Shell sells $1bn African business to JV partners
ROYAL Dutch Shell has agreed to sell three quarters of its stake in its African refining and distribution business to its joint venture partners for $1bn (£616m) as part of its efforts to dispose of non-core assets, the oil major said yesterday.
Shell said remaining owners Vitol Group and Helios Investment Partners, which have upped their stake from 50 to 80 per cent by snapping up Shell’s holding, would continue to sell Shell products in 14 African countries including Egypt, Tunisia and Uganda.
The deal will be phased in during 2011 and into the first half of 2012, with Shell retaining a 20 per cent interest in the new joint venture structure.
“This is a good deal for our customers as well as for Shell,” said Shell downstream director Mark Williams. “We will significantly reduce our capital exposure in line with our strategy to concentrate our global downstream footprint, and continue to provide the high quality Shell products that our African customers have come to trust and rely on over many decades.”

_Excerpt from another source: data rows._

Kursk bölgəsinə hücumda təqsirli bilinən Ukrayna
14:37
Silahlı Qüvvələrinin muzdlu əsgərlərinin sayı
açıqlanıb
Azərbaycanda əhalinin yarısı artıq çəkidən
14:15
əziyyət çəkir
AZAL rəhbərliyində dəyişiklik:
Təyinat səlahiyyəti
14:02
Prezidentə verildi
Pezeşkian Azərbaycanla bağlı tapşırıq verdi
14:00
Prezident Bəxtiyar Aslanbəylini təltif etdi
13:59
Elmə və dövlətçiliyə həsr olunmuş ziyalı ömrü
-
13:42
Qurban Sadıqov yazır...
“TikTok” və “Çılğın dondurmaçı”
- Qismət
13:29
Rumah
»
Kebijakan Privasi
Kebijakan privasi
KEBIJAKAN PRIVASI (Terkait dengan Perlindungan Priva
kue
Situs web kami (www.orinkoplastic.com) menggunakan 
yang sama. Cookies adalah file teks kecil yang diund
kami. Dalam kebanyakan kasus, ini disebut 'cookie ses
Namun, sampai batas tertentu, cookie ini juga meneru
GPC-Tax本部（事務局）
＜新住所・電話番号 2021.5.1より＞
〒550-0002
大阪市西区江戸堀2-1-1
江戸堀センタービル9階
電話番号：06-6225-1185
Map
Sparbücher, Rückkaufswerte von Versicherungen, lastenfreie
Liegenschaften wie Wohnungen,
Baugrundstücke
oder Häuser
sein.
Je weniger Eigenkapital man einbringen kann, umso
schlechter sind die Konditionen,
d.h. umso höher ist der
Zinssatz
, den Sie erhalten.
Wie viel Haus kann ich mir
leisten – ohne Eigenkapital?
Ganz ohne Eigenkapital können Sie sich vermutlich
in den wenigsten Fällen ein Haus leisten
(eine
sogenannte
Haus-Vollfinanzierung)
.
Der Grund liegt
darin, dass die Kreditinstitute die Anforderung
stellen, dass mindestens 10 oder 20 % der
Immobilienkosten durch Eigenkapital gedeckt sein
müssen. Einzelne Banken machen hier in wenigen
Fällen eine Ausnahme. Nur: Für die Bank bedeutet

Shell sold $7bn of non-core assets during 2011 that took out 12 per cent of the firm’s refining capacity, according to its last results statement.
Shell is still in talks with Australian oil and gas producer Woodside about what it plans to do with its remaining 24 per cent stake, Woodside’s chief executive Don Voelte said yesterday.
Woodside was caught off-guard last November when Shell sold off one-third of its stake in the company.
“The chairman and I are working very constructively and professionally with them,” Voelte told analysts and reporters yesterday, playing down talk of bad relations between the two companies.